Follow TV Tropes

Reviews Literature / Jennifer The Jerk Is Missing

Go To

BonsaiForest Since: Jan, 2001
05/03/2010 22:42:58 •••

Comedic yet suspenseful

This really is a strange book. It's a suspense story through and through, that suddenly gets comedic in the second half. In the first half, Malcolm is trying to convince Amy and everyone else he can talk to that he did indeed witness a kidnapping, and meeting with little success, as clue after clue turns out to be rather flimsy. Once they're at the kidnappers' house, and having gotten captured themselves, Amy and Malcolm have to try to orchestrate an escape for themselves and Jennifer and Clifford.

What's strange is how the book suddenly becomes so silly once they reach the kidnappers' house. Cartoonish bickering between Jennifer and Malcolm, Amy and Jennifer, and the kidnappers amongst each other doesn't quite blunt the suspenseful situation so much as it adds a lot of comedy to it.
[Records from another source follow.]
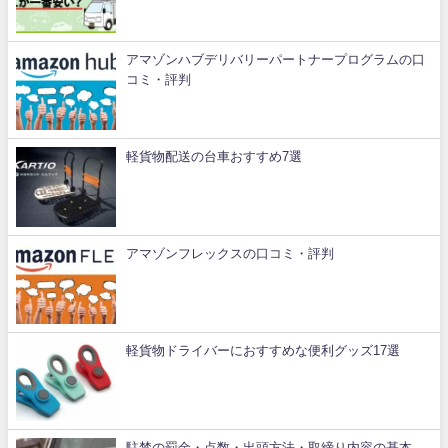
アマゾンハブデリバリーパートナープログラムの口
コミ・評判
軽貨物配送の台車おすすめ7選
アマゾンフレックスの口コミ・評判
軽貨物ドライバーにおすすめな便利グッズ17選
駐禁の罰金・点数・出頭方法・取締り内容の基本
Yes, one of the kidnappers is pointing his finger through his pocket and pretending he has a gun. Yes, Jennifer and Malcolm trade insults at each other, and Jennifer just won't shut up. And yes, the kidnappers have some sort of complex involving their childhoods that causes them to bicker and argue a lot, being brothers who don't get along.
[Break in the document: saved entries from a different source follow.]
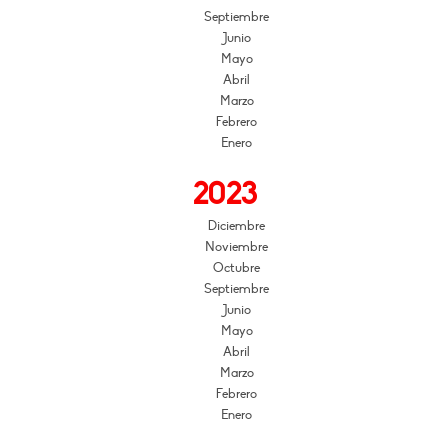
Septiembre
Junio
Mayo
Abril
Marzo
Febrero
Enero
2023
Diciembre
Noviembre
Octubre
Septiembre
Junio
Mayo
Abril
Marzo
Febrero
Enero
But the events of the story largely play out the same way they would in any suspenseful kidnapping story. Amy tries to escape out a window by climbing down a tree, falls off a branch, and twists her ankle. The kidnappers tie up Clifford and the kids and leave them that way overnight. They threaten Jennifer out of anger and scare and upset her. None of these situations are funny, and none of them are intended to be funny.

What makes the mixture of humor and suspense mostly work, in my opinion, is that the two are largely separated. The suspense is in the plot. The humor is mostly in the character interactions, plus a few mildly comedic situations that occur. The core plot itself can pretty much work even without the humor. But Jennifer's super-brattiness, Malcolm's inability to put up with her, Clifford's Cloud Cuckoolander-esque ramblings, and the kidnappers' bickering add personality to the story. What would have been an average, albeit suspenseful kidnapping tale becomes instead a fun, comic suspense story.

Ultimately, it's a pretty fun read, both for the plot itself and for the humor that colors it.